**Task details**
Leave every picture out and return the rest of the listing verbatim.

════════════════════

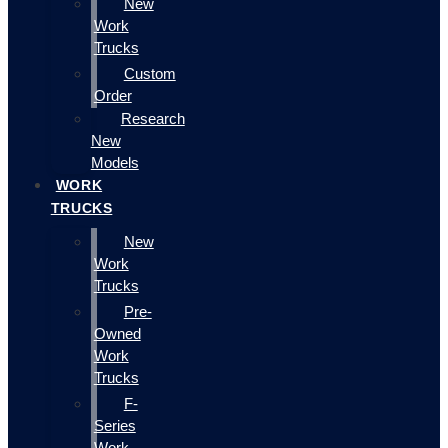
New
Work
Trucks
Custom
Order
Research
New
Models
WORK
TRUCKS
New
Work
Trucks
Pre-
Owned
Work
Trucks
F-
Series
Work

════════════════════

**Your solution**
New
Work
Trucks
Custom
Order
Research
New
Models
WORK
TRUCKS
New
Work
Trucks
Pre-
Owned
Work
Trucks
F-
Series
Work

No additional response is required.